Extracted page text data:

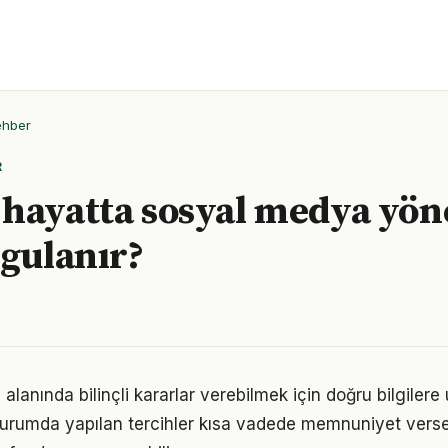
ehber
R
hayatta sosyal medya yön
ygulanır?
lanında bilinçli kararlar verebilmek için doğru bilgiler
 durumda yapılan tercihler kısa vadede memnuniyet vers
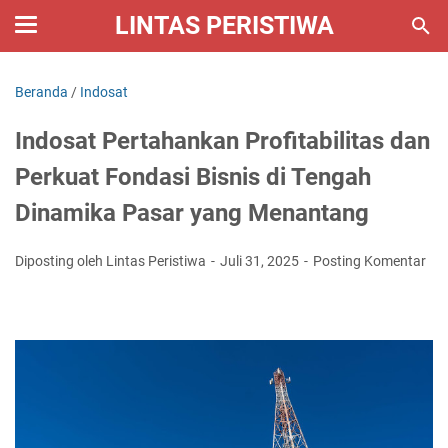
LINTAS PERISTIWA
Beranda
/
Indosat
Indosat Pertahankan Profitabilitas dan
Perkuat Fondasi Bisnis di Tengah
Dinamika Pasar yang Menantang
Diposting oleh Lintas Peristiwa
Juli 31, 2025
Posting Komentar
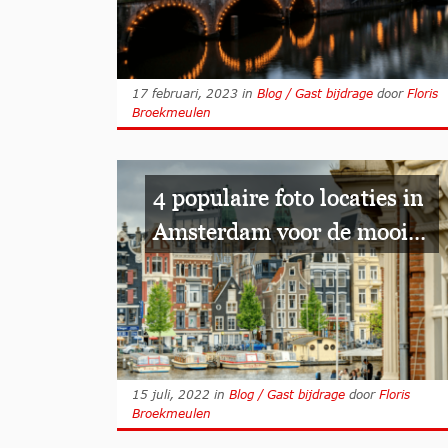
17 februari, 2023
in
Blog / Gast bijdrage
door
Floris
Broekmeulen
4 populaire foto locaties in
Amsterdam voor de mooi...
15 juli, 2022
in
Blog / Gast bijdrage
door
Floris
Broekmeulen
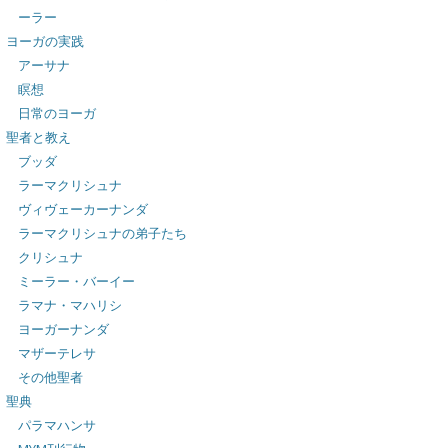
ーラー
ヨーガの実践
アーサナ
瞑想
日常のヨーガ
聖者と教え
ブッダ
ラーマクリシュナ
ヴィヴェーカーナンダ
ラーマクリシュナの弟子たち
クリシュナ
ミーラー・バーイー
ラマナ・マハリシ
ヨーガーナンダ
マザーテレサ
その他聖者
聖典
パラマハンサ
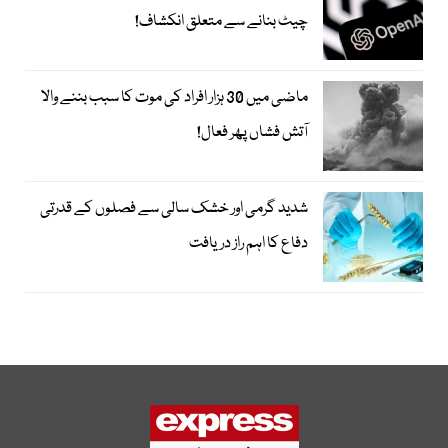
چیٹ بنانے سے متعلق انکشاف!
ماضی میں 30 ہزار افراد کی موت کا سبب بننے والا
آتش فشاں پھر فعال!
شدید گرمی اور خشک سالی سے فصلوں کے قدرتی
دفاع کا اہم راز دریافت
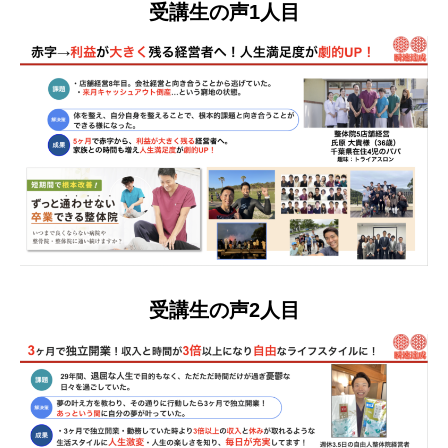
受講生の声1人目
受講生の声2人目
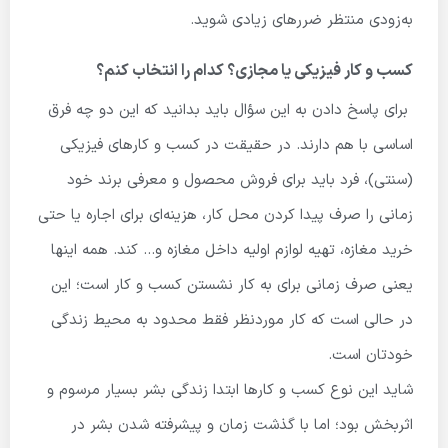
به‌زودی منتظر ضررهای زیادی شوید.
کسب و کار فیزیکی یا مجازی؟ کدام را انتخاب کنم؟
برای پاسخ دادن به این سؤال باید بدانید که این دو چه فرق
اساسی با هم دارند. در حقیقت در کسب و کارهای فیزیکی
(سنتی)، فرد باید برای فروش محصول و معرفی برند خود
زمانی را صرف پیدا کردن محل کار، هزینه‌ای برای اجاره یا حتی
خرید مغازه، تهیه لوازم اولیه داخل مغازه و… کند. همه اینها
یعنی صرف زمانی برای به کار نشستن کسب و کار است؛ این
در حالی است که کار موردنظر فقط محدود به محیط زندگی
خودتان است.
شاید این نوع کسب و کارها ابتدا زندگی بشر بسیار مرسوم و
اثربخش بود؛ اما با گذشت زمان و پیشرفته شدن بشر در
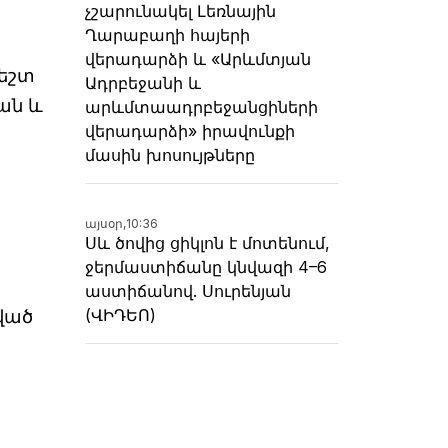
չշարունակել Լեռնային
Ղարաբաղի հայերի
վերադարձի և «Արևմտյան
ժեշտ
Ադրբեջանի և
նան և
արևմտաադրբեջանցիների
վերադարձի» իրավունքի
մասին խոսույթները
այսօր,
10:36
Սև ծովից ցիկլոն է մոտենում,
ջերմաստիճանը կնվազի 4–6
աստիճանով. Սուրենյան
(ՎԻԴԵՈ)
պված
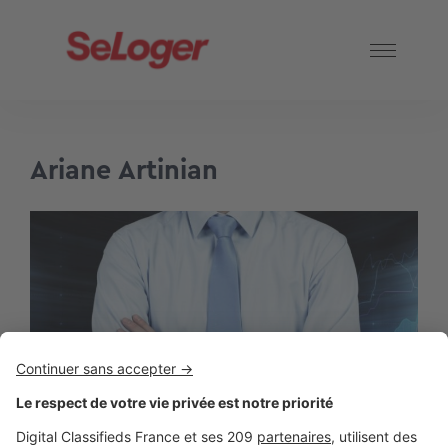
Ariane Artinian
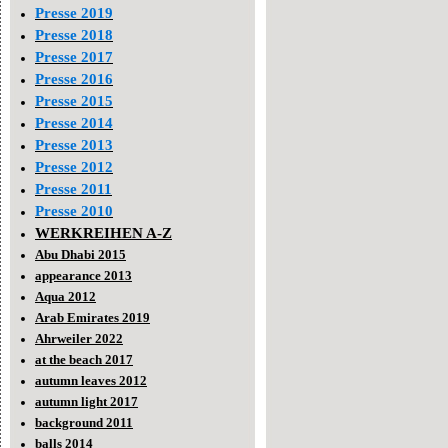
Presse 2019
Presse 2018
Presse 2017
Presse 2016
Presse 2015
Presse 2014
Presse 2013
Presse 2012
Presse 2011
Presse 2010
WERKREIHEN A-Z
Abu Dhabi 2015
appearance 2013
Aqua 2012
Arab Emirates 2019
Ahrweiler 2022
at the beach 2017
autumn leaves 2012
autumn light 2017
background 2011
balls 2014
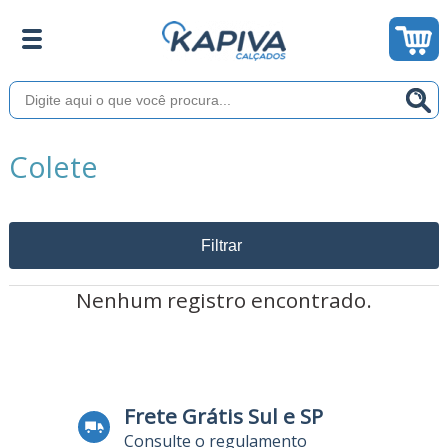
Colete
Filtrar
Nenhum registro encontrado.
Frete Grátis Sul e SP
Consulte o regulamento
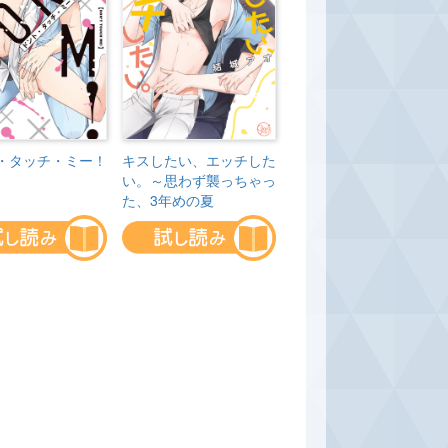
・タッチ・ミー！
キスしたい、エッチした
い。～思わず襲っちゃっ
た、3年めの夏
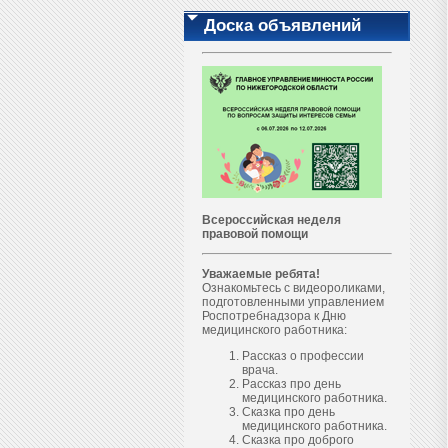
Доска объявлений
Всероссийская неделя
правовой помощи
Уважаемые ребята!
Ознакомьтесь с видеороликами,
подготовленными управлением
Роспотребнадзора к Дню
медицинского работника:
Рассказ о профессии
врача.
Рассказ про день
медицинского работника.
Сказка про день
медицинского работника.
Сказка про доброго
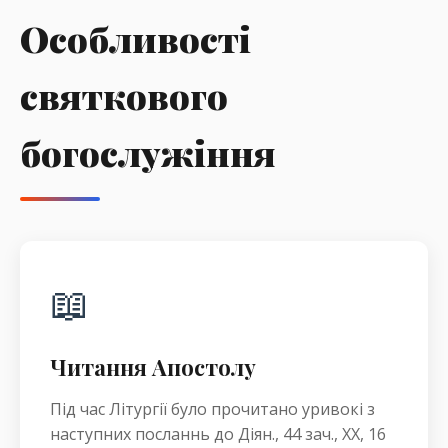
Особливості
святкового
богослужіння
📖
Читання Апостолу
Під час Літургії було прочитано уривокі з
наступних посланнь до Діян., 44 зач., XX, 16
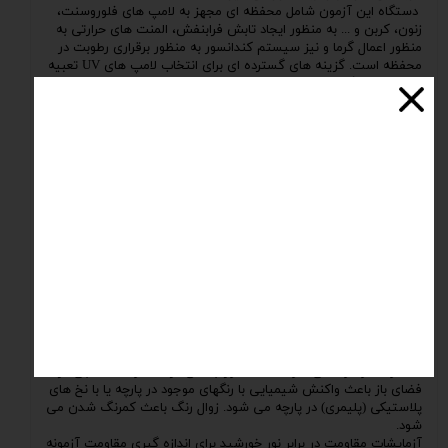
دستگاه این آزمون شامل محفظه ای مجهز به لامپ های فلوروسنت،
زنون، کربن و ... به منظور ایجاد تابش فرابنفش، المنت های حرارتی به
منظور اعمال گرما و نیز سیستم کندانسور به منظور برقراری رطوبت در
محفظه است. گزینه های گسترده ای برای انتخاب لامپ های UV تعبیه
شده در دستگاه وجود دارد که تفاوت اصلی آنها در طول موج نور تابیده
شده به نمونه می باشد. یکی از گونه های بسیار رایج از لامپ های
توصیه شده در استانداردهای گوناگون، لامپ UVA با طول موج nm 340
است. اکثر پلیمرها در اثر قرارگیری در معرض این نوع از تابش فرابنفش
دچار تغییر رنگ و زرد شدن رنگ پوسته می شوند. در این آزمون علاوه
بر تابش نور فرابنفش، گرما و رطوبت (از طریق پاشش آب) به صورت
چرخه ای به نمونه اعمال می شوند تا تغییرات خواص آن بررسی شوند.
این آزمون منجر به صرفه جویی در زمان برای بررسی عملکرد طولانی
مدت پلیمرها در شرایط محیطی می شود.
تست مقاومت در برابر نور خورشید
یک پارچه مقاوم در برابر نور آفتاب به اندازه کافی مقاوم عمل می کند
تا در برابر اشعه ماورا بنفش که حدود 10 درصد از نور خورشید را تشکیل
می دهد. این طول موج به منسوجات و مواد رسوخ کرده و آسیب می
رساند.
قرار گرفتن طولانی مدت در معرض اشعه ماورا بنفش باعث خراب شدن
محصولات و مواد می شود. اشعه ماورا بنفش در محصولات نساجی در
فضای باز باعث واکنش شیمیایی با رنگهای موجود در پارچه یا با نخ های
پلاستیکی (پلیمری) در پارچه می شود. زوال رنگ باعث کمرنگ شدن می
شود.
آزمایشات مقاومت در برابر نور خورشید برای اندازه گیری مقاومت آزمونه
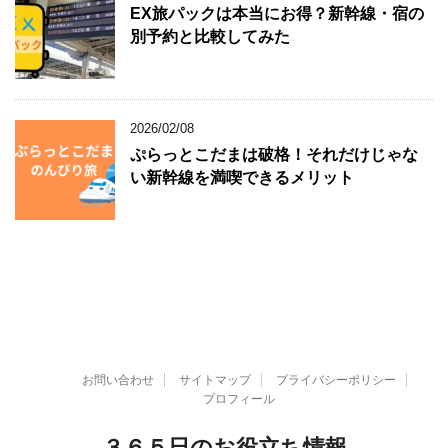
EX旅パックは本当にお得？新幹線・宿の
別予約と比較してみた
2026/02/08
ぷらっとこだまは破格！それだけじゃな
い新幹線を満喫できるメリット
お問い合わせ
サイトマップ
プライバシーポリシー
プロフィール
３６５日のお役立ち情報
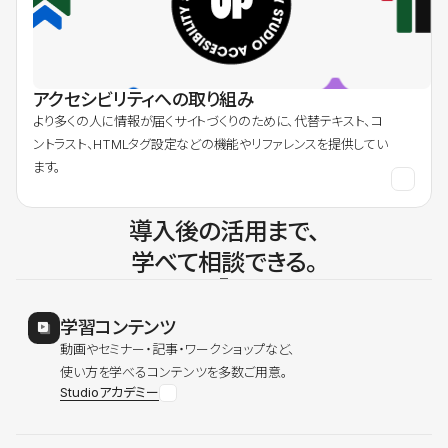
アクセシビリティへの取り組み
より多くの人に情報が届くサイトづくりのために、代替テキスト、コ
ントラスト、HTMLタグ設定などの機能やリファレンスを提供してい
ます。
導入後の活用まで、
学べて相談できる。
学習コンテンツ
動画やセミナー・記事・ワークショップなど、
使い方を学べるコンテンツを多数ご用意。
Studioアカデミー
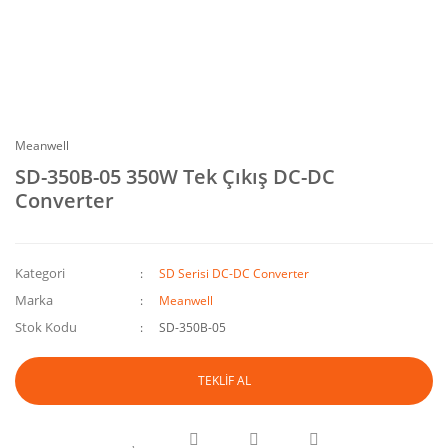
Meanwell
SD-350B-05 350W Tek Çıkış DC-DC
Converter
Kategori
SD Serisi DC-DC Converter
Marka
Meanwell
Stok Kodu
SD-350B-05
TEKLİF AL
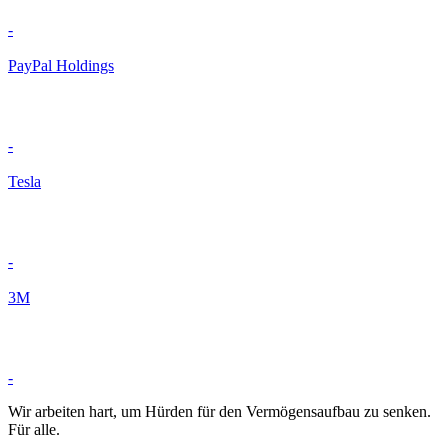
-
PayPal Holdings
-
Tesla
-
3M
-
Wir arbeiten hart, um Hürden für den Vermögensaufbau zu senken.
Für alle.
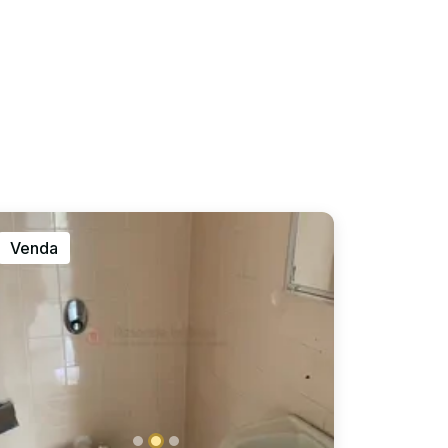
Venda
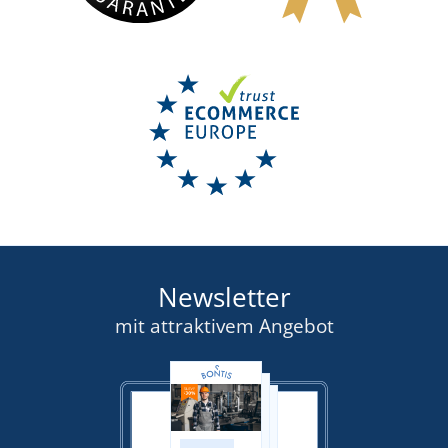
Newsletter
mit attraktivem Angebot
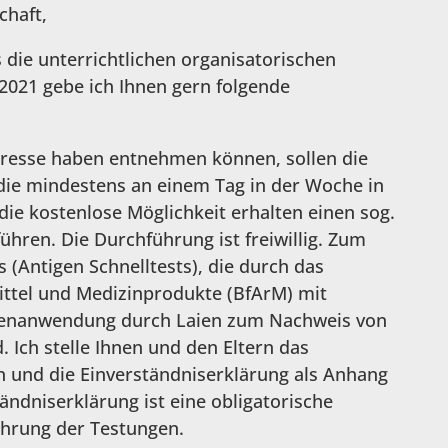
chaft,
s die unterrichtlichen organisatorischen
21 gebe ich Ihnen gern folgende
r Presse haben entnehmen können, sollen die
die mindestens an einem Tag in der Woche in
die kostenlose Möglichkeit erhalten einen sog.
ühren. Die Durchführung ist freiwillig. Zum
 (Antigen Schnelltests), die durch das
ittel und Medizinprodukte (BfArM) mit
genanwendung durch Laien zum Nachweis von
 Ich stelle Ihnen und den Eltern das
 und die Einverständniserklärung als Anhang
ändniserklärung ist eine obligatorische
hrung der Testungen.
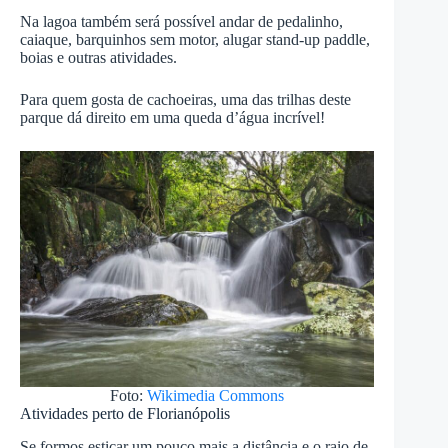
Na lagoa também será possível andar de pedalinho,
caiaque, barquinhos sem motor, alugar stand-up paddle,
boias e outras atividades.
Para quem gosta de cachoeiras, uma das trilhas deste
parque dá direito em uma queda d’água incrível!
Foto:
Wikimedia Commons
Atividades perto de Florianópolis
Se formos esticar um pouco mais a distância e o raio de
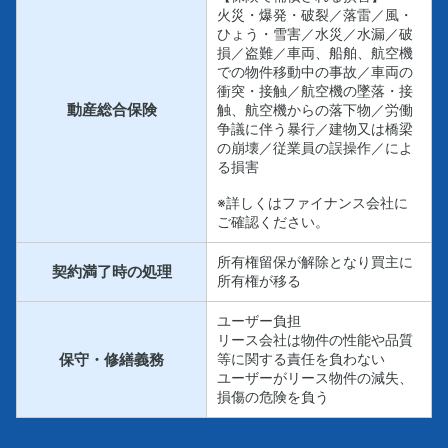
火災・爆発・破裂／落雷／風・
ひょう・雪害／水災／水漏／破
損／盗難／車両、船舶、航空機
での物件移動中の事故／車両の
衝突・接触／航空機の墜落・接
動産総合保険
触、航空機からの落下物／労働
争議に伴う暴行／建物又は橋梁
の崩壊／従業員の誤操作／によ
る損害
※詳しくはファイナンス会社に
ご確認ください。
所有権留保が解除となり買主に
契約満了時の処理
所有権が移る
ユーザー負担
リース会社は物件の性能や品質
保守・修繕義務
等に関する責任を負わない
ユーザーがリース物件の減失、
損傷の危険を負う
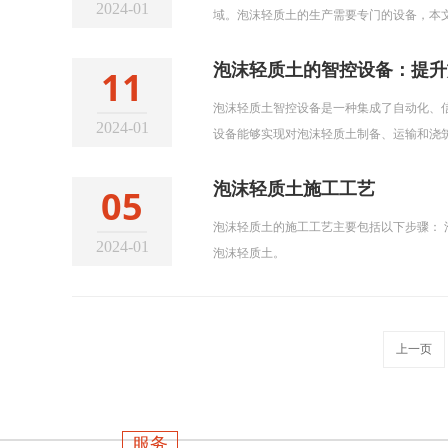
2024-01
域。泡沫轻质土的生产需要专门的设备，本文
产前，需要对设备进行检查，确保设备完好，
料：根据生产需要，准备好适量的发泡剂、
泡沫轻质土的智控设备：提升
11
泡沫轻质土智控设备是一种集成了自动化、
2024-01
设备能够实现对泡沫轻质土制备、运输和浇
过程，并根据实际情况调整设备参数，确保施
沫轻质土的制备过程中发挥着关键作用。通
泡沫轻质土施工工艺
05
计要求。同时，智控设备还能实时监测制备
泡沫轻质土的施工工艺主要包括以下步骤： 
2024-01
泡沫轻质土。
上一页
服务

» Task instructions:
Set down exactly and only the lines from the start of the entries above through the line containing "Presse 2019", both ends included, omitting the pictures.

» Solved exercise:
ehber
R
hayatta sosyal medya yön
ygulanır?
lanında bilinçli kararlar verebilmek için doğru bilgiler
 durumda yapılan tercihler kısa vadede memnuniyet vers
LINTAS PERISTIWA
Beranda
/
Indosat
Indosat Pertahankan Profitabilitas dan
Perkuat Fondasi Bisnis di Tengah
Dinamika Pasar yang Menantang
Diposting oleh Lintas Peristiwa
Juli 31, 2025
Posting Komentar
17 februari, 2023
in
Blog / Gast bijdrage
door
Floris
Broekmeulen
4 populaire foto locaties in
Amsterdam voor de mooi...
15 juli, 2022
in
Blog / Gast bijdrage
door
Floris
Broekmeulen
ーラー
ヨーガの実践
アーサナ
瞑想
日常のヨーガ
聖者と教え
ブッダ
ラーマクリシュナ
ヴィヴェーカーナンダ
ラーマクリシュナの弟子たち
クリシュナ
ミーラー・バーイー
ラマナ・マハリシ
ヨーガーナンダ
マザーテレサ
その他聖者
聖典
パラマハンサ
چیٹ بنانے سے متعلق انکشاف!
ماضی میں 30 ہزار افراد کی موت کا سبب بننے والا
آتش فشاں پھر فعال!
شدید گرمی اور خشک سالی سے فصلوں کے قدرتی
دفاع کا اہم راز دریافت
受講生の声1人目
受講生の声2人目
به‌زودی منتظر ضررهای زیادی شوید.
کسب و کار فیزیکی یا مجازی؟ کدام را انتخاب کنم؟
برای پاسخ دادن به این سؤال باید بدانید که این دو چه فرق
اساسی با هم دارند. در حقیقت در کسب و کارهای فیزیکی
(سنتی)، فرد باید برای فروش محصول و معرفی برند خود
زمانی را صرف پیدا کردن محل کار، هزینه‌ای برای اجاره یا حتی
خرید مغازه، تهیه لوازم اولیه داخل مغازه و… کند. همه اینها
یعنی صرف زمانی برای به کار نشستن کسب و کار است؛ این
در حالی است که کار موردنظر فقط محدود به محیط زندگی
خودتان است.
شاید این نوع کسب و کارها ابتدا زندگی بشر بسیار مرسوم و
اثربخش بود؛ اما با گذشت زمان و پیشرفته شدن بشر در
չշարունակել Լեռնային
Ղարաբաղի հայերի
վերադարձի և «Արևմտյան
ժեշտ
Ադրբեջանի և
նան և
արևմտաադրբեջանցիների
վերադարձի» իրավունքի
մասին խոսույթները
այսօր,
10:36
Սև ծովից ցիկլոն է մոտենում,
ջերմաստիճանը կնվազի 4–6
աստիճանով. Սուրենյան
(ՎԻԴԵՈ)
պված
Ariane Artinian
Presse 2019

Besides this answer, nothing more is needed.